▶ _Data shown_:
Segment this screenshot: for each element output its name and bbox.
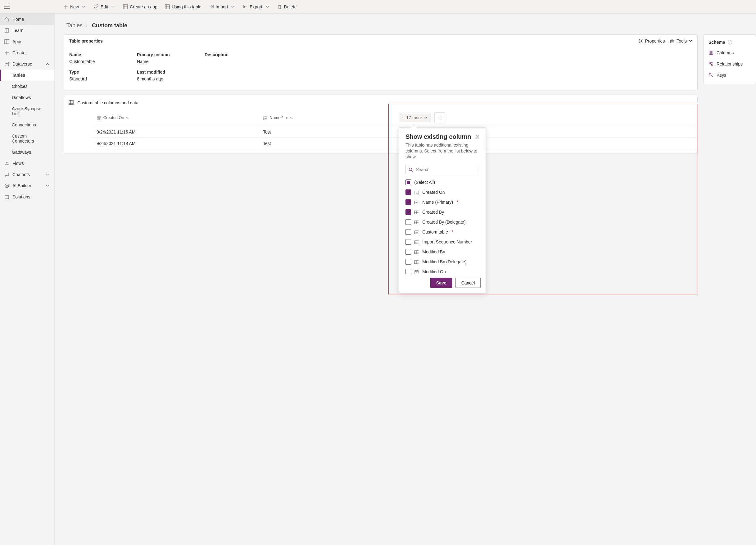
sidebar-item-learn[interactable]: Learn — [0, 25, 54, 36]
column-header-created-on[interactable]: Created On — [92, 109, 259, 126]
sidebar-item-connections[interactable]: Connections — [0, 119, 54, 130]
export-button[interactable]: Export — [240, 2, 273, 11]
more-columns-button[interactable]: +17 more — [400, 113, 431, 122]
column-option[interactable]: Modified By (Delegate) — [404, 257, 483, 267]
chevron-up-icon — [45, 61, 50, 66]
text-icon — [414, 200, 419, 204]
column-option[interactable]: Created On — [404, 187, 483, 197]
edit-button[interactable]: Edit — [91, 2, 119, 11]
key-icon — [708, 73, 713, 78]
search-icon — [408, 167, 413, 172]
table-icon — [165, 4, 170, 9]
sidebar-item-azure-synapse-link[interactable]: Azure Synapse Link — [0, 103, 54, 119]
schema-item-label: Columns — [717, 50, 734, 55]
sidebar-item-choices[interactable]: Choices — [0, 81, 54, 92]
schema-item-columns[interactable]: Columns — [704, 47, 756, 58]
property-value-name: Custom table — [69, 59, 128, 64]
sidebar-item-chatbots[interactable]: Chatbots — [0, 169, 54, 180]
sidebar-item-dataflows[interactable]: Dataflows — [0, 92, 54, 103]
cell-name: Test — [259, 138, 393, 149]
date-icon — [414, 270, 419, 274]
column-label: Created On — [103, 115, 124, 120]
checkbox-checked — [405, 189, 411, 195]
column-option[interactable]: Created By (Delegate) — [404, 217, 483, 227]
search-field[interactable] — [405, 165, 479, 174]
required-indicator: * — [452, 229, 453, 234]
property-label-primary-column: Primary column — [137, 48, 196, 57]
add-column-button[interactable] — [434, 112, 445, 123]
column-option[interactable]: Created By — [404, 207, 483, 217]
sidebar-item-tables[interactable]: Tables — [0, 70, 54, 81]
column-option[interactable]: Custom table* — [404, 227, 483, 237]
sidebar-item-label: Apps — [12, 39, 22, 44]
close-button[interactable] — [475, 133, 479, 139]
search-input[interactable] — [416, 167, 477, 172]
schema-item-relationships[interactable]: Relationships — [704, 58, 756, 70]
column-header-name[interactable]: Name * — [259, 109, 393, 126]
column-option[interactable]: Name (Primary)* — [404, 197, 483, 207]
option-label: Name (Primary) — [422, 200, 453, 205]
table-icon — [69, 100, 74, 106]
sidebar-item-gateways[interactable]: Gateways — [0, 147, 54, 158]
column-option[interactable]: Modified By — [404, 247, 483, 257]
option-label: Created By (Delegate) — [422, 220, 465, 225]
cmd-label: Export — [250, 4, 262, 9]
ai-icon — [4, 183, 9, 188]
command-bar: New Edit Create an app Using this table … — [14, 2, 300, 11]
sort-ascending-icon — [285, 116, 288, 120]
delete-button[interactable]: Delete — [274, 2, 300, 11]
table-row[interactable]: 9/24/2021 11:15 AM Test — [64, 126, 697, 138]
column-option[interactable]: Import Sequence Number — [404, 237, 483, 247]
sidebar-item-home[interactable]: Home — [0, 14, 54, 25]
sidebar-item-label: Create — [12, 50, 25, 55]
using-this-table-button[interactable]: Using this table — [162, 2, 205, 11]
column-option[interactable]: Modified On — [404, 267, 483, 274]
sidebar-item-label: Home — [12, 17, 24, 22]
table-row[interactable]: 9/24/2021 11:18 AM Test — [64, 138, 697, 149]
info-icon[interactable]: i — [728, 40, 732, 44]
option-select-all[interactable]: (Select All) — [404, 177, 483, 187]
toolbox-icon — [670, 39, 675, 43]
schema-item-keys[interactable]: Keys — [704, 70, 756, 81]
sidebar-item-label: Learn — [12, 28, 24, 33]
sidebar-item-flows[interactable]: Flows — [0, 158, 54, 169]
cmd-label: Import — [216, 4, 228, 9]
sidebar-item-solutions[interactable]: Solutions — [0, 191, 54, 202]
tools-button[interactable]: Tools — [670, 39, 692, 43]
chevron-down-icon — [689, 40, 692, 42]
cancel-button[interactable]: Cancel — [455, 278, 481, 288]
schema-item-label: Keys — [717, 73, 726, 78]
sidebar-item-custom-connectors[interactable]: Custom Connectors — [0, 130, 54, 147]
breadcrumb-leaf: Custom table — [92, 22, 127, 29]
plus-icon — [63, 4, 68, 9]
sidebar-item-apps[interactable]: Apps — [0, 36, 54, 47]
new-button[interactable]: New — [60, 2, 89, 11]
chevron-down-icon — [81, 4, 86, 9]
sidebar-item-dataverse[interactable]: Dataverse — [0, 58, 54, 70]
sidebar-item-ai-builder[interactable]: AI Builder — [0, 180, 54, 191]
trash-icon — [277, 4, 282, 9]
breadcrumb-root[interactable]: Tables — [66, 22, 83, 29]
popover-subtitle: This table has additional existing colum… — [399, 142, 486, 162]
card-title: Schema — [708, 40, 725, 45]
sidebar-item-label: Dataverse — [12, 61, 32, 66]
database-icon — [4, 61, 9, 66]
schema-item-label: Relationships — [717, 61, 743, 66]
option-label: Created By — [422, 210, 444, 215]
schema-card: Schema i Columns Relationships Keys — [703, 34, 756, 84]
app-icon — [123, 4, 128, 9]
sidebar: Home Learn Apps Create Dataverse Tables … — [0, 14, 55, 545]
properties-button[interactable]: Properties — [638, 39, 665, 43]
property-label-last-modified: Last modified — [137, 66, 196, 75]
close-icon — [475, 134, 479, 139]
table-data-card: Custom table columns and data Create — [64, 96, 698, 153]
save-button[interactable]: Save — [430, 278, 452, 288]
chevron-down-icon — [111, 4, 115, 9]
sidebar-item-create[interactable]: Create — [0, 47, 54, 58]
import-button[interactable]: Import — [206, 2, 239, 11]
create-app-button[interactable]: Create an app — [120, 2, 161, 11]
book-icon — [4, 28, 9, 33]
hamburger-menu-icon[interactable] — [4, 5, 10, 9]
required-indicator: * — [280, 115, 283, 120]
show-existing-column-popover: Show existing column This table has addi… — [399, 127, 486, 293]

▶ _Problem_:
Output every entry verbatim but skip the pictures.

▶ _Answer space_:
Segment this screenshot: for each element output its name and bbox.
sidebar-item-learn[interactable]: Learn — [0, 25, 54, 36]
column-header-created-on[interactable]: Created On — [92, 109, 259, 126]
sidebar-item-connections[interactable]: Connections — [0, 119, 54, 130]
export-button[interactable]: Export — [240, 2, 273, 11]
more-columns-button[interactable]: +17 more — [400, 113, 431, 122]
column-option[interactable]: Modified By (Delegate) — [404, 257, 483, 267]
chevron-up-icon — [45, 61, 50, 66]
text-icon — [414, 200, 419, 204]
column-option[interactable]: Created On — [404, 187, 483, 197]
edit-button[interactable]: Edit — [91, 2, 119, 11]
key-icon — [708, 73, 713, 78]
search-icon — [408, 167, 413, 172]
table-icon — [165, 4, 170, 9]
sidebar-item-azure-synapse-link[interactable]: Azure Synapse Link — [0, 103, 54, 119]
schema-item-label: Columns — [717, 50, 734, 55]
sidebar-item-choices[interactable]: Choices — [0, 81, 54, 92]
schema-item-columns[interactable]: Columns — [704, 47, 756, 58]
property-value-name: Custom table — [69, 59, 128, 64]
sidebar-item-chatbots[interactable]: Chatbots — [0, 169, 54, 180]
sidebar-item-dataflows[interactable]: Dataflows — [0, 92, 54, 103]
cell-name: Test — [259, 138, 393, 149]
date-icon — [414, 270, 419, 274]
column-label: Created On — [103, 115, 124, 120]
checkbox-checked — [405, 189, 411, 195]
column-option[interactable]: Created By (Delegate) — [404, 217, 483, 227]
search-field[interactable] — [405, 165, 479, 174]
required-indicator: * — [452, 229, 453, 234]
property-label-primary-column: Primary column — [137, 48, 196, 57]
add-column-button[interactable] — [434, 112, 445, 123]
column-option[interactable]: Created By — [404, 207, 483, 217]
sidebar-item-tables[interactable]: Tables — [0, 70, 54, 81]
column-option[interactable]: Custom table* — [404, 227, 483, 237]
sidebar-item-label: Apps — [12, 39, 22, 44]
close-button[interactable] — [475, 133, 479, 139]
search-input[interactable] — [416, 167, 477, 172]
schema-item-relationships[interactable]: Relationships — [704, 58, 756, 70]
column-header-name[interactable]: Name * — [259, 109, 393, 126]
column-option[interactable]: Name (Primary)* — [404, 197, 483, 207]
option-label: Name (Primary) — [422, 200, 453, 205]
table-icon — [69, 100, 74, 106]
sidebar-item-gateways[interactable]: Gateways — [0, 147, 54, 158]
column-option[interactable]: Modified By — [404, 247, 483, 257]
option-label: Created By (Delegate) — [422, 220, 465, 225]
cmd-label: Export — [250, 4, 262, 9]
ai-icon — [4, 183, 9, 188]
command-bar: New Edit Create an app Using this table … — [14, 2, 300, 11]
sort-ascending-icon — [285, 116, 288, 120]
delete-button[interactable]: Delete — [274, 2, 300, 11]
table-row[interactable]: 9/24/2021 11:15 AM Test — [64, 126, 697, 138]
column-option[interactable]: Import Sequence Number — [404, 237, 483, 247]
sidebar-item-home[interactable]: Home — [0, 14, 54, 25]
sidebar-item-label: Create — [12, 50, 25, 55]
using-this-table-button[interactable]: Using this table — [162, 2, 205, 11]
column-option[interactable]: Modified On — [404, 267, 483, 274]
sidebar-item-label: Home — [12, 17, 24, 22]
table-row[interactable]: 9/24/2021 11:18 AM Test — [64, 138, 697, 149]
info-icon[interactable]: i — [728, 40, 732, 44]
option-select-all[interactable]: (Select All) — [404, 177, 483, 187]
toolbox-icon — [670, 39, 675, 43]
schema-item-keys[interactable]: Keys — [704, 70, 756, 81]
sidebar-item-label: Learn — [12, 28, 24, 33]
sidebar-item-flows[interactable]: Flows — [0, 158, 54, 169]
cmd-label: Import — [216, 4, 228, 9]
sidebar-item-solutions[interactable]: Solutions — [0, 191, 54, 202]
tools-button[interactable]: Tools — [670, 39, 692, 43]
chevron-down-icon — [689, 40, 692, 42]
cancel-button[interactable]: Cancel — [455, 278, 481, 288]
schema-item-label: Keys — [717, 73, 726, 78]
sidebar-item-custom-connectors[interactable]: Custom Connectors — [0, 130, 54, 147]
breadcrumb-leaf: Custom table — [92, 22, 127, 29]
plus-icon — [63, 4, 68, 9]
sidebar-item-apps[interactable]: Apps — [0, 36, 54, 47]
new-button[interactable]: New — [60, 2, 89, 11]
chevron-down-icon — [81, 4, 86, 9]
sidebar-item-dataverse[interactable]: Dataverse — [0, 58, 54, 70]
sidebar-item-ai-builder[interactable]: AI Builder — [0, 180, 54, 191]
trash-icon — [277, 4, 282, 9]
breadcrumb-root[interactable]: Tables — [66, 22, 83, 29]
popover-subtitle: This table has additional existing colum… — [399, 142, 486, 162]
card-title: Schema — [708, 40, 725, 45]
sidebar-item-label: Dataverse — [12, 61, 32, 66]
database-icon — [4, 61, 9, 66]
schema-item-label: Relationships — [717, 61, 743, 66]
option-label: Created By — [422, 210, 444, 215]
schema-card: Schema i Columns Relationships Keys — [703, 34, 756, 84]
app-icon — [123, 4, 128, 9]
sidebar: Home Learn Apps Create Dataverse Tables … — [0, 14, 55, 545]
properties-button[interactable]: Properties — [638, 39, 665, 43]
property-label-last-modified: Last modified — [137, 66, 196, 75]
close-icon — [475, 134, 479, 139]
table-data-card: Custom table columns and data Create — [64, 96, 698, 153]
save-button[interactable]: Save — [430, 278, 452, 288]
chevron-down-icon — [111, 4, 115, 9]
sidebar-item-create[interactable]: Create — [0, 47, 54, 58]
import-button[interactable]: Import — [206, 2, 239, 11]
create-app-button[interactable]: Create an app — [120, 2, 161, 11]
book-icon — [4, 28, 9, 33]
hamburger-menu-icon[interactable] — [4, 5, 10, 9]
required-indicator: * — [280, 115, 283, 120]
show-existing-column-popover: Show existing column This table has addi… — [399, 127, 486, 293]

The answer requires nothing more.